Needed from the entries below: every line that holds the word "upgrade".

START Data for the task

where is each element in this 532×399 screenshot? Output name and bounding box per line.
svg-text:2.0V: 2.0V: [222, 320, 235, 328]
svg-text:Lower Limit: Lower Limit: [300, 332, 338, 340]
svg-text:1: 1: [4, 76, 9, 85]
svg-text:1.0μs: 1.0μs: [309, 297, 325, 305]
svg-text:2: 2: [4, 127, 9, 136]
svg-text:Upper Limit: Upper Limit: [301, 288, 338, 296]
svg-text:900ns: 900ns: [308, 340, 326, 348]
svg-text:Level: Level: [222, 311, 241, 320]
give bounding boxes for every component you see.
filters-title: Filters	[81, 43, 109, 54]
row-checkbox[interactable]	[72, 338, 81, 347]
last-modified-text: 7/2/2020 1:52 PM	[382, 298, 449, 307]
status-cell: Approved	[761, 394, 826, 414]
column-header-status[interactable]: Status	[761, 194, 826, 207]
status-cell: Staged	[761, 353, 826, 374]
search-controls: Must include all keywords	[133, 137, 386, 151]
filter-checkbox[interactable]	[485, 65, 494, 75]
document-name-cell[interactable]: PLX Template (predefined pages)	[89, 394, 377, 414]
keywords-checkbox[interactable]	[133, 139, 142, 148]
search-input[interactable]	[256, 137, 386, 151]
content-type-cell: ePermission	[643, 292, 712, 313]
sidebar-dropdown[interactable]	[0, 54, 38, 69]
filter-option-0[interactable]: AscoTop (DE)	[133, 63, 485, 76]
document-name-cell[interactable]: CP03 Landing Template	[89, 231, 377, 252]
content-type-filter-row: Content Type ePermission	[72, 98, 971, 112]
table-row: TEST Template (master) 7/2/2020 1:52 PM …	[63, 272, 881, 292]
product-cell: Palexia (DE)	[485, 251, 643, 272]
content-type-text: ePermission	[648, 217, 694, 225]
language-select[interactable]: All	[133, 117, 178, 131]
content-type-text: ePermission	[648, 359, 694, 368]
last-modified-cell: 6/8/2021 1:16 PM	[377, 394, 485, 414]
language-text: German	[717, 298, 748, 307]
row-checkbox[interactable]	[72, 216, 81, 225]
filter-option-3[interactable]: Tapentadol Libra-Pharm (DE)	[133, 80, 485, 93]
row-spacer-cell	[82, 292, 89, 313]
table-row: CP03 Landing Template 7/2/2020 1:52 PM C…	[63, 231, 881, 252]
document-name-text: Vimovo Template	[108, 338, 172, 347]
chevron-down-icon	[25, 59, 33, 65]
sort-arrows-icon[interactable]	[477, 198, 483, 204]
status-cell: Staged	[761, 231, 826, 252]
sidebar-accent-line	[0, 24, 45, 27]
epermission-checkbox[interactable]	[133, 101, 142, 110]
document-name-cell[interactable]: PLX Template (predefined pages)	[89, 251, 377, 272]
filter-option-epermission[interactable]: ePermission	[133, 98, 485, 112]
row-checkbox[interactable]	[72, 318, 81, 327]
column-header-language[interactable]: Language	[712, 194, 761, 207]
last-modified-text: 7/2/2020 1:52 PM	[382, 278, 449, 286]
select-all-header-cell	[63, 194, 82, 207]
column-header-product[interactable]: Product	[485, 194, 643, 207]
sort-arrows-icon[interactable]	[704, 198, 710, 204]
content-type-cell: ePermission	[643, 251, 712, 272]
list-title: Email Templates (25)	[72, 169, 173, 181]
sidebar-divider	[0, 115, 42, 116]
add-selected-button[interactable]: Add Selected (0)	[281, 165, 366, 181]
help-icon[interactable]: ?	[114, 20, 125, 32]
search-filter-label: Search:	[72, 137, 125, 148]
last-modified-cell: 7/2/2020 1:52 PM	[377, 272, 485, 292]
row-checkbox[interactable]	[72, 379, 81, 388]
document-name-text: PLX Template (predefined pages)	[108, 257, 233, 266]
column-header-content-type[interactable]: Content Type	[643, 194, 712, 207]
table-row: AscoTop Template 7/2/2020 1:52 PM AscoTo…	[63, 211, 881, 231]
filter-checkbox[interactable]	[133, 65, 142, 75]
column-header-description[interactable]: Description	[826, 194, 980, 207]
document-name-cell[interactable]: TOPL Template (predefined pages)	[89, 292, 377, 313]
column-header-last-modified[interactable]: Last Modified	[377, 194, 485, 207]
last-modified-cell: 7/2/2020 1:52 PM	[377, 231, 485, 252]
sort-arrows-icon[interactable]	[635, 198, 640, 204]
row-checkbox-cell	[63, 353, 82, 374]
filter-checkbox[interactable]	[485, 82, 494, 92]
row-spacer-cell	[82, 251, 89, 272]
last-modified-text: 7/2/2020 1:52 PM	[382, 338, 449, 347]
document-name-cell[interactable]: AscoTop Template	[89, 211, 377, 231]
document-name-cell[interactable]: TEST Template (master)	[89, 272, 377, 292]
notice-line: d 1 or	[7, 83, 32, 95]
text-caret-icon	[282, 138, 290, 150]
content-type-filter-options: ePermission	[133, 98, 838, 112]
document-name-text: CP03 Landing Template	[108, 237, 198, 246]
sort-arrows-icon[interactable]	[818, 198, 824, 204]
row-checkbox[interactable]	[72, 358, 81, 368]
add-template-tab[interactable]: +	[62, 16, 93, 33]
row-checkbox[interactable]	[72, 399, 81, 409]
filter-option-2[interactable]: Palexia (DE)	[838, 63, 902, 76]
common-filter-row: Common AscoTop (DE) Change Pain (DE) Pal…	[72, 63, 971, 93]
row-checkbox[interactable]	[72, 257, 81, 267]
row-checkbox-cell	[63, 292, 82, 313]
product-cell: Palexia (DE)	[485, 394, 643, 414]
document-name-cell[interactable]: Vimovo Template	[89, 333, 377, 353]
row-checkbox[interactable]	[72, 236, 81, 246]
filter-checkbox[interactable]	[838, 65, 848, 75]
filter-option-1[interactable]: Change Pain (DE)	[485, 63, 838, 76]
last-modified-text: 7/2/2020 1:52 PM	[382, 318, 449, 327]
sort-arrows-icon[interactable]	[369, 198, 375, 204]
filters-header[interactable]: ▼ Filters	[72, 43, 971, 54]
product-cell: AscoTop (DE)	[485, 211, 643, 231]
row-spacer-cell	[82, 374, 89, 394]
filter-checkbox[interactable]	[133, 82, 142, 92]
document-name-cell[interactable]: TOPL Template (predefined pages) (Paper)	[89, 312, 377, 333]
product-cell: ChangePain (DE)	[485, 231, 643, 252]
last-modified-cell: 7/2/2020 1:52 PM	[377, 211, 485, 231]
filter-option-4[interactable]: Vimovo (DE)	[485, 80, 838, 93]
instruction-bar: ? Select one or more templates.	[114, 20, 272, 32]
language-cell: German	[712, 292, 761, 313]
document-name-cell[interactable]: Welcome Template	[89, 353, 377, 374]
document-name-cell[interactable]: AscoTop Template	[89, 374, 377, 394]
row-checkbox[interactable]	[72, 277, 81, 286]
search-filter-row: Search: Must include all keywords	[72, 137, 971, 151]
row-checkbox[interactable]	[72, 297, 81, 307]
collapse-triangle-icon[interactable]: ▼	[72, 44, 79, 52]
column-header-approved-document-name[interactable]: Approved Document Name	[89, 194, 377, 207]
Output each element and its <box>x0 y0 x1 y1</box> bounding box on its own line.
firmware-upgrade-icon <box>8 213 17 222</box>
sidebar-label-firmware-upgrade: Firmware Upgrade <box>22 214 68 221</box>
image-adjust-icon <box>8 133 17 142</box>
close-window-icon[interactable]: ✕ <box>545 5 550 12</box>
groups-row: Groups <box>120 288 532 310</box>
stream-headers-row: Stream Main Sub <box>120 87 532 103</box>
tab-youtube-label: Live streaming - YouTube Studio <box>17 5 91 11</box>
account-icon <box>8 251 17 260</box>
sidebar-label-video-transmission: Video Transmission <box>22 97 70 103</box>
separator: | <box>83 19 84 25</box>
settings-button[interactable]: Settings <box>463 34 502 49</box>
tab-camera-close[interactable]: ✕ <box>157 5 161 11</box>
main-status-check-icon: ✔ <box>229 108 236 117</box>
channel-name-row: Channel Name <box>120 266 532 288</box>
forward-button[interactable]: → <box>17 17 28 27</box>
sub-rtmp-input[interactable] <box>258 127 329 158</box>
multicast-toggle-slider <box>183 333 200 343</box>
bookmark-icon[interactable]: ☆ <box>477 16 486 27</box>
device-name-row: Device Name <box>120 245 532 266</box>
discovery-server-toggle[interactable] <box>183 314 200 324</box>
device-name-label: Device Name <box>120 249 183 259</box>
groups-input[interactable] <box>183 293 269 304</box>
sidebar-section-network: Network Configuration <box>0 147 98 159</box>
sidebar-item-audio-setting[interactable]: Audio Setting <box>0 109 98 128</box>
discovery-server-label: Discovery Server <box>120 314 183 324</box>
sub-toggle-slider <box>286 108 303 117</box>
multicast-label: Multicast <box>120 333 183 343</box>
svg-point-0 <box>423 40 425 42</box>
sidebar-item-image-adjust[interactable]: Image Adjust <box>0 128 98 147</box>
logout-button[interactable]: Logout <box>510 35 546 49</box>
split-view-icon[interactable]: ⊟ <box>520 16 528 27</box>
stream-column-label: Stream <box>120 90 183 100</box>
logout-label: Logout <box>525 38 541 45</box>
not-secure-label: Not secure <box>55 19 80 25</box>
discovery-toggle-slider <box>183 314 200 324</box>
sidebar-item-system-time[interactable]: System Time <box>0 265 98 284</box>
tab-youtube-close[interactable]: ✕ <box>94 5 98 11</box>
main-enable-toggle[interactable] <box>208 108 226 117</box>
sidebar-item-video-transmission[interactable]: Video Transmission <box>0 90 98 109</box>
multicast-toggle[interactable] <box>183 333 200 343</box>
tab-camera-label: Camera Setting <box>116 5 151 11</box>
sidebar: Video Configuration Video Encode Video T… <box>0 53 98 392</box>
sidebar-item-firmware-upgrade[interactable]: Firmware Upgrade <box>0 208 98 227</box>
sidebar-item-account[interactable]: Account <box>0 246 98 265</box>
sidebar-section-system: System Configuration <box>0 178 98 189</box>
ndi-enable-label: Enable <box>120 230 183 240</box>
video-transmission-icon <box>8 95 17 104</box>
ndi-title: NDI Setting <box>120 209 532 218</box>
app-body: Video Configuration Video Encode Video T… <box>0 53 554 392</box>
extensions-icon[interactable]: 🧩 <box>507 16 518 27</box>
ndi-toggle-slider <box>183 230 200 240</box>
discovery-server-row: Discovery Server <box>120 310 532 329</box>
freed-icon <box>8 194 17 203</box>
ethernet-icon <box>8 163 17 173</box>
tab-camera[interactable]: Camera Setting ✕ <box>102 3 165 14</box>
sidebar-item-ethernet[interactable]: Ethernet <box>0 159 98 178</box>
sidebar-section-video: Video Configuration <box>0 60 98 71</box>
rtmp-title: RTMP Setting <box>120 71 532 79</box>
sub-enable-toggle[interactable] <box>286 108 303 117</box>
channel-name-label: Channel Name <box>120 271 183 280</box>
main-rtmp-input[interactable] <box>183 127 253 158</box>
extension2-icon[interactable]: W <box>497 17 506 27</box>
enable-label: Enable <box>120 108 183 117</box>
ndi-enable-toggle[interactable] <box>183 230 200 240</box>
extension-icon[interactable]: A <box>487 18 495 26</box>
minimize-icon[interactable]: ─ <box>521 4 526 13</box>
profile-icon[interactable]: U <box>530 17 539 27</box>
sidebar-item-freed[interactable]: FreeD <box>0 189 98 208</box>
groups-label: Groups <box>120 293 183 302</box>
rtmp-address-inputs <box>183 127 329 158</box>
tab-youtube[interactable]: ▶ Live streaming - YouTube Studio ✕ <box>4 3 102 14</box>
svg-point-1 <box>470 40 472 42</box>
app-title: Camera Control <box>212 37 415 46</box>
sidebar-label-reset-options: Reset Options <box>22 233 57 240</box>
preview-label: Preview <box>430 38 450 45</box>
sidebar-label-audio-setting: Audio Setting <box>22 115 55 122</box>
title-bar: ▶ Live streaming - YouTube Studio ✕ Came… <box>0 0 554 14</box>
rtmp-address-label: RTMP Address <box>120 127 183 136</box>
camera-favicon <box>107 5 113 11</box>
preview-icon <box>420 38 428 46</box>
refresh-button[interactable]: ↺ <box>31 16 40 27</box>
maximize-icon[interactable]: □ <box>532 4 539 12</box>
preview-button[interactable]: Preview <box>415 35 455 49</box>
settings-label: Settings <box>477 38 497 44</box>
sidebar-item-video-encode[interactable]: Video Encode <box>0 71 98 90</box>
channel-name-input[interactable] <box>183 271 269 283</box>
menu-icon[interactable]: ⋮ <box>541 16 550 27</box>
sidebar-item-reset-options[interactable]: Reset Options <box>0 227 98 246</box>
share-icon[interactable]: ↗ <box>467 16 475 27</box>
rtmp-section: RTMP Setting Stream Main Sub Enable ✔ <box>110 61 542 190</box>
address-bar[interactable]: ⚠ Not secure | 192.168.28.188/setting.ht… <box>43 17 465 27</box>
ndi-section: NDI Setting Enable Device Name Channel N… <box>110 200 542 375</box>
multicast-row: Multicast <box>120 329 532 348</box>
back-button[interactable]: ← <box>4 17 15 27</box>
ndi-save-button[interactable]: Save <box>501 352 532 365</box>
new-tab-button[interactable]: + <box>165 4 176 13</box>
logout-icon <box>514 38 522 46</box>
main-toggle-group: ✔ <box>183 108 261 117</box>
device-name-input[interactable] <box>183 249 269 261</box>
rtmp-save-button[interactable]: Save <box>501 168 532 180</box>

END Data for the task

- _Problem solution_:
firmware-upgrade-icon <box>8 213 17 222</box>
sidebar-label-firmware-upgrade: Firmware Upgrade <box>22 214 68 221</box>
sidebar-item-firmware-upgrade[interactable]: Firmware Upgrade <box>0 208 98 227</box>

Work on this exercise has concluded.